● **What is required**: The entries below must be reproduced exactly; their pictures are not part of the copy.

● **Supplied data**:
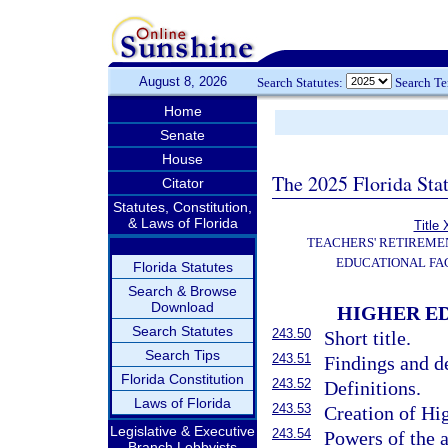
August 8, 2026
Search Statutes:
Search T
Home
Senate
House
The 2025 Florida Sta
Citator
Statutes, Constitution,
& Laws of Florida
Title 
TEACHERS' RETIREME
EDUCATIONAL FAC
Florida Statutes
Search & Browse
Download
HIGHER ED
Search Statutes
243.50
Short title.
Search Tips
243.51
Findings and de
Florida Constitution
243.52
Definitions.
Laws of Florida
243.53
Creation of Hig
Legislative & Executive
243.54
Powers of the a
Branch Lobbyists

● **Solution**:
August 8, 2026
Search Statutes:
Search T
Home
Senate
House
The 2025 Florida Sta
Citator
Statutes, Constitution,
& Laws of Florida
Title 
TEACHERS' RETIREME
EDUCATIONAL FAC
Florida Statutes
Search & Browse
Download
HIGHER ED
Search Statutes
243.50
Short title.
Search Tips
243.51
Findings and de
Florida Constitution
243.52
Definitions.
Laws of Florida
243.53
Creation of Hig
Legislative & Executive
243.54
Powers of the a
Branch Lobbyists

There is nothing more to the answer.